== What you have to do ==
In the listing below, locate the lines that hold the string "открутить". Copy those lines.

^^^^

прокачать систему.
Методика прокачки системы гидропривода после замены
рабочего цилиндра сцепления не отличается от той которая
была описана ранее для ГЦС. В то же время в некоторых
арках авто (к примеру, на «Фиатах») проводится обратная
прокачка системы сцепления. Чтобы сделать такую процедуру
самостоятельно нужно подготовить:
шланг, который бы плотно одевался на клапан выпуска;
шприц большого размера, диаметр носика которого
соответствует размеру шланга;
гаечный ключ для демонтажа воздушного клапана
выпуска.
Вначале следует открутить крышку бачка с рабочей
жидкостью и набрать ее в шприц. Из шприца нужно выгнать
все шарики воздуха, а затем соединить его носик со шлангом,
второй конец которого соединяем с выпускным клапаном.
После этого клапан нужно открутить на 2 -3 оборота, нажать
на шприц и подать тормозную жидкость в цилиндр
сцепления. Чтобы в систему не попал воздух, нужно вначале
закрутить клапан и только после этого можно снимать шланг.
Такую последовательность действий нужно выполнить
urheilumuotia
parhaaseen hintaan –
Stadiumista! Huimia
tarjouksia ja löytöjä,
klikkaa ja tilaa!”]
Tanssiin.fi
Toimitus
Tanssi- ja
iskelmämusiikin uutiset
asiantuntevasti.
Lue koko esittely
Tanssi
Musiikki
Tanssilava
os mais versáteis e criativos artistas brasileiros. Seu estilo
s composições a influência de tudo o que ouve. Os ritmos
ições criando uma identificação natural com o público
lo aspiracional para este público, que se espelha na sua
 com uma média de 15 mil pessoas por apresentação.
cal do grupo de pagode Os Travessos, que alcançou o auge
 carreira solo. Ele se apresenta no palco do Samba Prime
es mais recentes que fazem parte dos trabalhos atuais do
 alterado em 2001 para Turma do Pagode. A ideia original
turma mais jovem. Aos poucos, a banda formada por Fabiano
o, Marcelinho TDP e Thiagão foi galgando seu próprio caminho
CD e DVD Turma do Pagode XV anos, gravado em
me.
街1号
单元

^^^^

== Solution to the exercise ==
Вначале следует открутить крышку бачка с рабочей
После этого клапан нужно открутить на 2 -3 оборота, нажать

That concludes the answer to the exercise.